> _Extracted page text data_:
━━━━━━━━━━━━━━━━
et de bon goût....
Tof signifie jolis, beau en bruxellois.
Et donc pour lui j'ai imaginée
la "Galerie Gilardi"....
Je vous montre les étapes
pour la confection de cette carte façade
━━━━━━━━━━━━━━━━
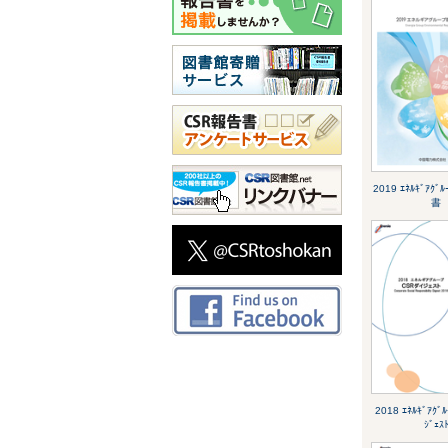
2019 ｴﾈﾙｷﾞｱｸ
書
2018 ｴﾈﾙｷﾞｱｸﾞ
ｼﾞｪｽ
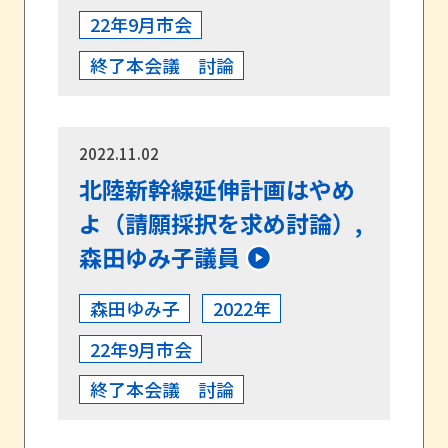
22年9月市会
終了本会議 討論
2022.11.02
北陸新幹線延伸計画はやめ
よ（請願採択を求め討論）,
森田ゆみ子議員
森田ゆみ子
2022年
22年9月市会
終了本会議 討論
━━━━━━━━━━━━━━━━
> _WORK ITEM_: In the data above, which lines lie between the line with "Tof signifie jolis, beau en bruxellois." and the line with "pour la confection de cette carte façade", inclusive? Print those lines exactly and nothing else.

> _REPLY_:
Tof signifie jolis, beau en bruxellois.
Et donc pour lui j'ai imaginée
la "Galerie Gilardi"....
Je vous montre les étapes
pour la confection de cette carte façade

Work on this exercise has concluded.